Capitalism is a revolution as an inversion, which manifests itself in the inversion of the relationship between means and ends: money was a means of exchange, it becomes the end of production. The sole purpose of any activity is to make money. But in reality, money is not only at the end of the process, it is also at its beginning: there is first a quantity of money, what is called “capital” in the current sense of the term, then its investment, and the goal is to increase the initial quantity. The characteristic process of capitalism is that of the self-increase of the quantity of money. This is also how historians and economists define the industrial revolution: by the “take-off” of a system whose growth is now self-sustaining. In public policies, the only obsession is that of growth. But before celebrating growth rates, it is good to ask the question: the growth of what?
The whole question of capitalism rests on that of money, of currency. Money first appears as a means of exchange for very different products. Exchange is a process in which the particular and concrete qualities of products are placed in parenthesis to reduce them to a universal and abstract quantity, in relation to which they all become commensurable. This universal and abstract quantity is their value. Value is thus an essence in the philosophical, Platonic sense of the term. Value is to real riches what beauty is to beautiful things in Plato’s dialogues: an abstraction, a pure form, an idea. Value is the essence of wealth, the concept of wealth, it is wealth reduced to its universal and abstract essence.

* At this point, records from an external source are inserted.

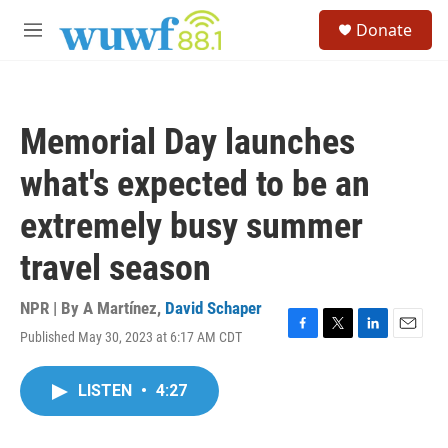
Skip to main content
S
Donate
e
M
a
e
r
n
c
u
h
Memorial Day launches
u
e
what's expected to be an
r
y
extremely busy summer
travel season
NPR | By
A Martínez
,
David Schaper
Published May 30, 2023 at 6:17 AM CDT
F
T
L
E
a
w
i
m
c
i
n
a
LISTEN
•
4:27
e
t
k
i
b
t
e
l
o
e
d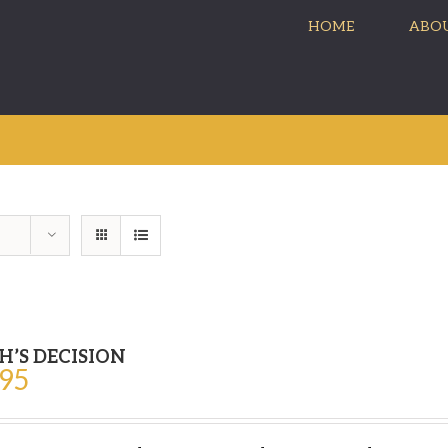
HOME
ABOU
H’S DECISION
.95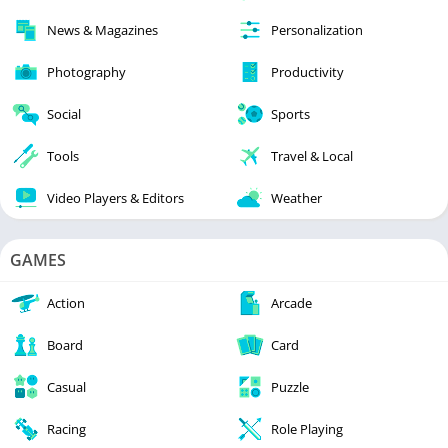
News & Magazines
Personalization
Photography
Productivity
Social
Sports
Tools
Travel & Local
Video Players & Editors
Weather
GAMES
Action
Arcade
Board
Card
Casual
Puzzle
Racing
Role Playing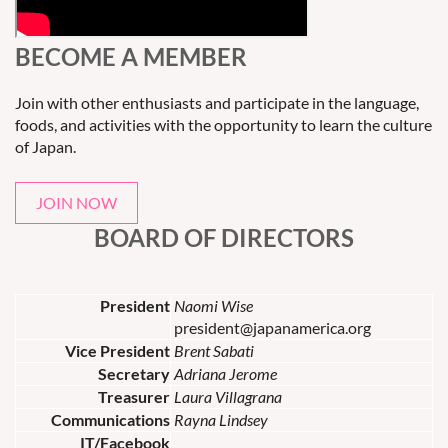
BECOME A MEMBER
Join with other enthusiasts and participate in the language,
foods, and activities with the opportunity to learn the culture
of Japan.
JOIN NOW
BOARD OF DIRECTORS
President
Naomi Wise
president@japanamerica.org
Vice President
Brent Sabati
Secretary
Adriana Jerome
Treasurer
Laura Villagrana
Communications
Rayna Lindsey
IT/Facebook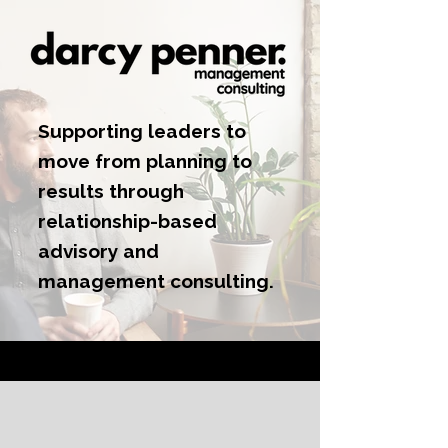
Supporting leaders to
move from planning to
results through
relationship-based
advisory and
management consulting.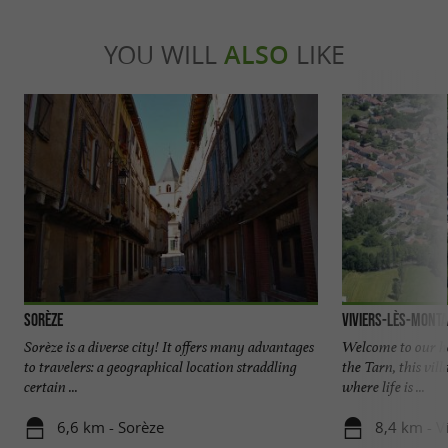
YOU WILL
ALSO
LIKE
Sorèze
Viviers-lès-Mont
Sorèze is a diverse city! It offers many advantages
Welcome to our ho
to travelers: a geographical location straddling
the Tarn, this vill
certain ...
where life is ...
6,6 km - Sorèze
8,4 km - V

But unlike the essences that Socrates and Plato spoke of, the essence of wealth becomes one thing: money. Money, currency, is the embodiment of value. Making money is actually producing value. Capitalism must therefore redefine itself on these bases: it is the continuous self-increase of the quantity of value. This is the central and fundamental achievement of all of Marx’s thought: Capital is “the self-valorisation of value”.
Value is an abstraction, a universal and abstract entity, ideal and formal, totally immaterial, which is made evident in the dematerialisation of money. Money materialises value in a small piece of metal, which makes it a contradictory thing, since abstract universality exists as concrete particularity. Today, value has conquered the mode of being that corresponds to its concept, by identifying money with computer writing games, with series of numbers stored on computers, with digital flows.
Capitalism is revolution as an inversion. This inversion is that of the particular-concrete and the universal-abstract. With capitalism, it is no longer religion, art or philosophy that aims for the Universal, it is the economy, and this with the aim of to actually producing it. Production sets itself the goal of abstract universality, it sets itself an absolute, unlimited goal: this explains why its needs in energy and raw materials are themselves absolute, unlimited.
The development of capitalist production is thus a process of universalisation and abstraction, for which every particular and concrete thing is only a means. Thus the industry produces particular goods en masse, but these goods must expire as quickly as possible to impose a new production and a new purchase: this is planned obsolescence. There is thus a tendency for the decline in use value. All merchandise is destined to become waste: production does not end in consumption but in pollution.
Growth is therefore never anything other than that of a numerical quantity, of an abstraction, of a speculative bubble. All resources are consumed only to produce this abstraction, and all consumption is destruction. The United Nations states that humanity has entered upon a “spiral of self-destruction”. This spiral is the logic of capitalism: it defines the very essence of Capital.
The revolution necessary to stop the destruction is the overthrow of capitalism, that is, the inversion of this inverted system.
The task itself is colossal, since we are faced with a planetary machinery of disproportionate power, interconnected and automated, which no one controls. This is why only philosophical thought is able to conceive it, since it is difficult to admit the reality of abstraction, the power of the Universal, the domination of processes without a subject. The spontaneous tendency is to attribute the misdeeds to this or that group of individuals whose actions are more visible. Hence the flourishing of anti-Semitism and conspiracy theories, but also of the crude and summary thesis according to which the capitalists are responsible and guilty.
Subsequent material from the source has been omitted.